Thursday, July 05, 2007

Downtown

This spring C took both T-ball and tennis on Saturday mornings. With just over an hour between the end of T-ball and the beginning of tennis I didn't know what to do with the kids in the interim. The first few weeks I took them over to the coffee shop but that got messy and was costing me a lot of money. Finally I had the idea of crossing the street at Guv Fuller Field and walking them around Morse Pond.
I haven't been back there since I was a student at the school, and I didn't really remember anything about it except that there was a path from the school around the pond and we used to take it to get to Guv Fuller Field for field day festivities. Once our class was the country of Kenya.
The path is a wild, overgrown place in the middle of downtown Falmouth. I described it to Ken as the forest primeval and made him accompany us on one of our trips. When you look out over the water, the pond is all you see, no buildings are visible. Only the voices of parents encouraging their young T-ball players remind you that civilization is just through the trees.

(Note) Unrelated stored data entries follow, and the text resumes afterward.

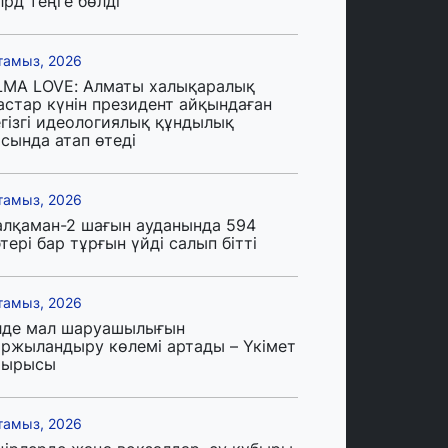
лрд теңге бөлді
тамыз, 2026
LMA LOVE: Алматы халықаралық
астар күнін президент айқындаған
егізгі идеологиялық құндылық
сында атап өтеді
тамыз, 2026
алқаман-2 шағын ауданында 594
тері бар тұрғын үйді салып бітті
тамыз, 2026
лде мал шаруашылығын
аржыландыру көлемі артады – Үкімет
тырысы
тамыз, 2026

There's a large field to the right of the path before you get to the school. Walking out into it the first week, I felt like I was discovering a secret place. It was even more of a surprise than the seclusion of the pond. The grass was a foot high and there was a horseshoe pit in one corner and some rusting sports equipment in the other. What a great field for butterflies, I thought. But the next time we came, someone had mowed.
Even the back of the school looks overgrown and abandoned. With the front of the school remodeled, I expected the back to look different as well, but it's just the same as it was in the late 70s when I was a student there. The exact backdrop of my 5th grade class picture was, from what I remember, unchanged. And coming upon the school from the leaves and hanging vines of the path reminded me of the scene in Logan's Run when the runners come above ground and see the Capitol, all overgrown with vines. Can you believe I'm referencing that movie again? My metaphors could surely use some work.